- _EXERCISE PROMPT_
Beginning at the top of the material, repeat each line exactly, and stop once the line with "о героизме наших" has been written.

- _GIVEN DATA_
=== Begin Enclosure ===

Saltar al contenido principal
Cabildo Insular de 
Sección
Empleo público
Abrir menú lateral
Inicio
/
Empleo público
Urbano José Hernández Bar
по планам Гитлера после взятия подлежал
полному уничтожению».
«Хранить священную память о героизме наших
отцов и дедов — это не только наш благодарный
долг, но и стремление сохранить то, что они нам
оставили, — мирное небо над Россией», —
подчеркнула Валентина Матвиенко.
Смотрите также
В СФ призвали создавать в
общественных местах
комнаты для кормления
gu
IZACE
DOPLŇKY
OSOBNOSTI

=== End Enclosure ===

- _OUTPUT_
Saltar al contenido principal
Cabildo Insular de 
Sección
Empleo público
Abrir menú lateral
Inicio
/
Empleo público
Urbano José Hernández Bar
по планам Гитлера после взятия подлежал
полному уничтожению».
«Хранить священную память о героизме наших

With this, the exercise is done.